If the Engineers can be bothered, they construct a Phoenix to fend off the dragon:
phoenix

A battle ensues, which always ends in a draw, possibly because of the police in riot gear who are standing warily nearby:
dragon phoenix battle

The dragon continues on the the arts quad, where it is then burned. I think this is symbolic of something; potentially it symbolizes the love college students have for burning things.

burning dragon

After that, I had to get back to working on my IISWC paper, which thankfully had the deadline extended by a week.

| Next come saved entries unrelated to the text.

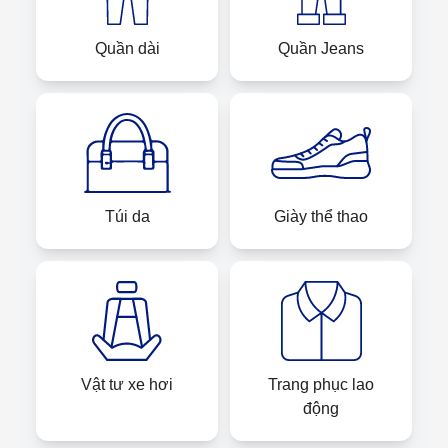
Quần dài
Quần Jeans
Túi da
Giày thể thao
Vật tư xe hơi
Trang phục lao
động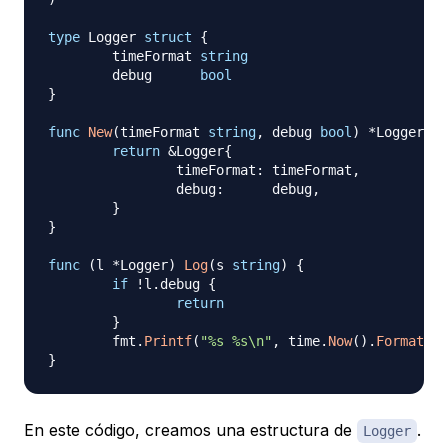
type
 Logger 
struct
{
	timeFormat 
string
	debug      
bool
}
func
New
(
timeFormat 
string
,
 debug 
bool
)
*
Logger 
{
return
&
Logger
{
		timeFormat
:
 timeFormat
,
		debug
:
      debug
,
}
}
func
(
l 
*
Logger
)
Log
(
s 
string
)
{
if
!
l
.
debug 
{
return
}
	fmt
.
Printf
(
"%s %s\n"
,
 time
.
Now
(
)
.
Format
(
l
.
}
En este código, creamos una estructura de
.
Logger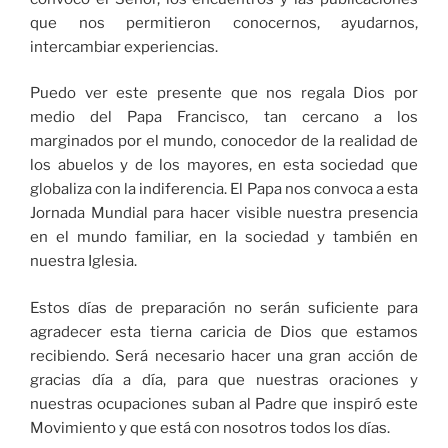
que nos permitieron conocernos, ayudarnos,
intercambiar experiencias.
Puedo ver este presente que nos regala Dios por
medio del Papa Francisco, tan cercano a los
marginados por el mundo, conocedor de la realidad de
los abuelos y de los mayores, en esta sociedad que
globaliza con la indiferencia. El Papa nos convoca a esta
Jornada Mundial para hacer visible nuestra presencia
en el mundo familiar, en la sociedad y también en
nuestra Iglesia.
Estos días de preparación no serán suficiente para
agradecer esta tierna caricia de Dios que estamos
recibiendo. Será necesario hacer una gran acción de
gracias día a día, para que nuestras oraciones y
nuestras ocupaciones suban al Padre que inspiró este
Movimiento y que está con nosotros todos los días.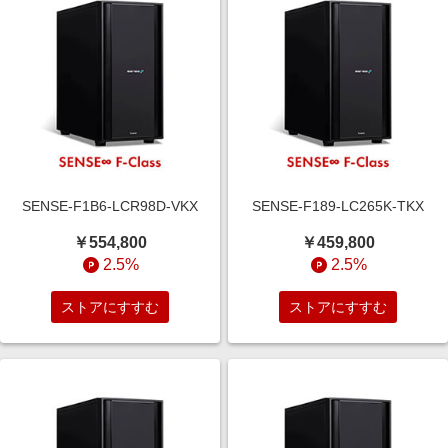
SENSE-F1B6-LCR98D-VKX
SENSE-F189-LC265K-TKX
￥554,800
￥459,800
2.5%
2.5%
ストアにすすむ
ストアにすすむ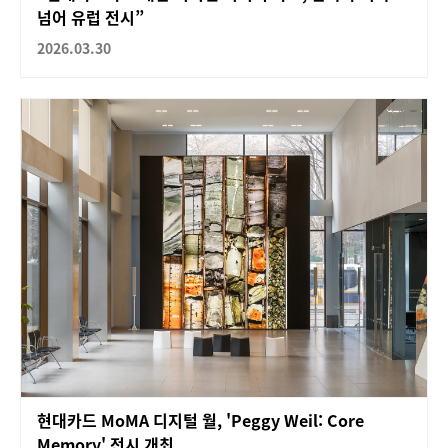
넘어 유럽 전시”
2026.03.30
현대카드 MoMA 디지털 월, 'Peggy Weil: Core
Memory' 전시 개최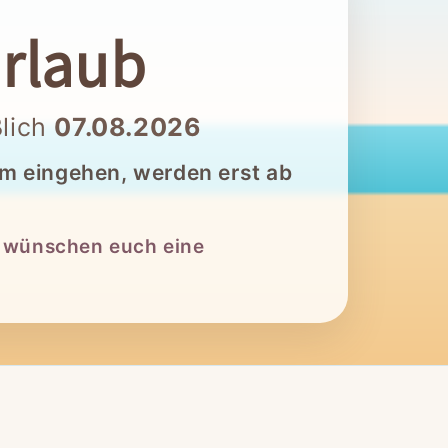
rlaub
ßlich
07.08.2026
um eingehen, werden erst ab
r wünschen euch eine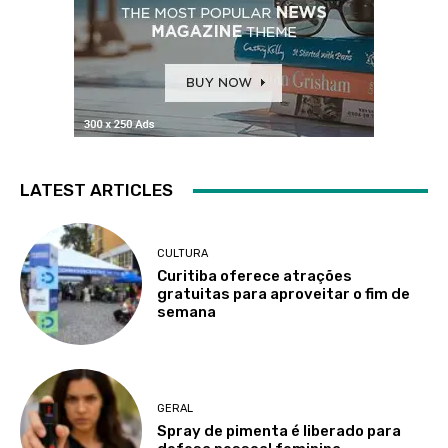
LATEST ARTICLES
CULTURA
Curitiba oferece atrações
gratuitas para aproveitar o fim de
semana
GERAL
Spray de pimenta é liberado para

Now for some less exciting things.

Here's yet another picture of Triphammer Falls, which always manages to look scenic:
triphammer falls

You know you are in trouble when you not only have warning signs about killer ice falling off buildings, but you have to build a scaffolding to protect people:
falling ice

I have to wonder what the problem was here that necessitated these signs. Is it a liability problem with people slipping on ice? Were people walking in the slushy path and dragging salt into the lecture hall? Or were people walking on the cleared landscaping instead of the path? In any case, I walked the non-cleared path just to be contrary.
cleared path

The following sign is a good example of why a little bit of punctuation can really help clear up what it is you are trying to say:
no parking creates blindspot

These benches always bother me. Someone cut down a huge tree, making one single massive beam with many potential uses... and they make a bench out of it?
stupid bench

Anyway, I had a camera on campus already, so why not take pictures of my office. The walls in our office were boring, so I have gradually hung up pictures from my travels. It gives the undergrads something to look at while waiting their turns during office hours. You can also see LED lights if you look carefully.
my office

We have the traditional white board. I used to update the guinea pig picture with the seasons, but someone has stolen all of our dry-erase markers so it's hard to make snow without a black one, and I can't update the guinea pig until I can find another orange one. The circuit board hanging at the top is a disassembled Pentium II cartridge.
whiteboard

And I'll end with what it looks like out my window from December through April (I'm exagerating. Sometimes it snows in November too). To the left is the Cornell baseball field (I had a better angle to watch from in my old office). You can't tell from the picture, but the odd projection of Rhodes Hall (the big green thing) causes weird wind vortexes, so often the snow goes *up* outside my window instead of down. snow

With any luck, the snow will stop by May, and I can move on to unsuccessfully trying to grow cantaloupe on our deck again.